New York

Dennis Balk

American Fine Arts

The visual presentation of Dennis Balk’s work is dead simple; so much so that at first it is difficult to grasp what links its appearance with its meaning. Forty-nine carrot and 69 celery sticks laid out in configurations of twos, threes, and fours on folding tables. Textbook-style drawings of physical and mechanical processes shown from multiple perspectives. Corporate fundraising materials stacked around a standard podium. Four napkin sets arranged in overlapping grids and pinned to the wall with schematics, along with illustrations of a four-stage philosophical system Balk calls “Quantum Journalism.” And then there’s Alexandria, 1992–93, Balk’s self-published novella, in which various characters disseminate the conundrum of that ancient city’s library and show us how we dramatize history.

Each component of the installation fused the familiar and the complex, functioning as a structural model for key aspects of Quantum Journalism which attempts to trace, from Hellenism to the present, the development of what Balk terms “the subjective mind” within a field of “extensive relations.” Preliminary, 1993, emphasizes the portable and the relational and, as the title suggests, designates something prior to the main event. Perhaps with pun intended, the tables are “set” with cut-up vegetables that function as basic building-blocks, exhibiting series of relations analogous to the mathematical properties that form the basis of set theory. Similarly, Incomplete Display for a Fund-Raising Event, 1993, stages another “antecedent event.” Various partially unpacked printed materials, including posters, brochures, cards, books, and annual reports were stacked around a podium pushed against a wall. In suggesting that these materials were assembled prior to the anticipated “fund raiser” and that the display itself is incomplete, Balk makes reference to the notion of the antecedent as it is used in logic, defining this work as a conditional element of a hypothetical proposition.

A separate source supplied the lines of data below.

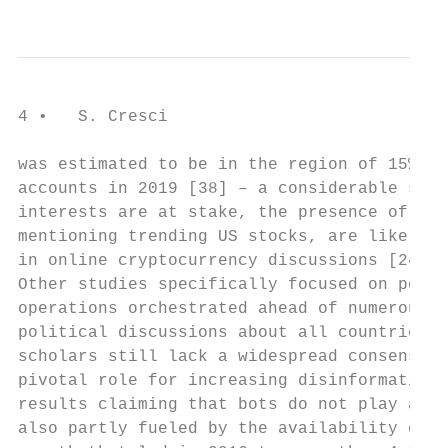
                                           
4 •   S. Cresci

was estimated to be in the region of 15% of
accounts in 2019 [38] – a considerable shar
interests are at stake, the presence of bot
mentioning trending US stocks, are likely t
in online cryptocurrency discussions [24] a
Other studies specifically focused on polit
operations orchestrated ahead of numerous w
political discussions about all countries h
scholars still lack a widespread consensus 
pivotal role for increasing disinformation’
results claiming that bots do not play a si
also partly fueled by the availability of o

The literal presentation of an “antecedent body,” or stand-in body, one established as such in both works, metaphorically demonstrates a key concept of Quantum Journalism. Within the field of extensive relations (ourselves and our bodies in discursive relation to the world), Balk identifies the antecedent body as the pinnacle of subjectivity. Each component of the installation, at varying and expanding levels of complexity, is directed toward the investigation of how we measure and provide models for its exploration. In Napkin Sets, 1993, the inquiry is laid out in four stages and incorporates, in part, different phenomenological and spatial models of how we consciously apprehend the world and develop cognitive self-awareness. Alexandria is an allegory of this process, and in its very form—at once allegorical and journalistic—invokes how “the most objective physical reality, quantumly speaking, is always determined by the subject.”

Balk’s art, in a sense, functions as a series of “nexus environments,” progressing from antecedent bodies (the tables and settings, the podium and presentational materials), to illustrations of objects, processes, and spatial models (the large pencil drawings, for example), to a quasi-historical book (the truthful account of a fictional event). Balk’s relational factor is analogous to Joseph Kosuth’s early investigations, in which the object, the representation of the object, and the textual definition of the object are presented as an ensemble. Indeed, one must consider Balk’s work as an extension of early Conceptual art. Yet if we allow for Sol LeWitt’s formulation that “the philosophy of the work is implicit in the work and is not an illustration of any system of philosophy,” then, in the strictest sense, Balk’s work is something other than classically Conceptual. Philosophy is, indeed, implicit in his art; yet his art consists precisely in the development of a system of philosophy that might ultimately be termed quantum metaphysics.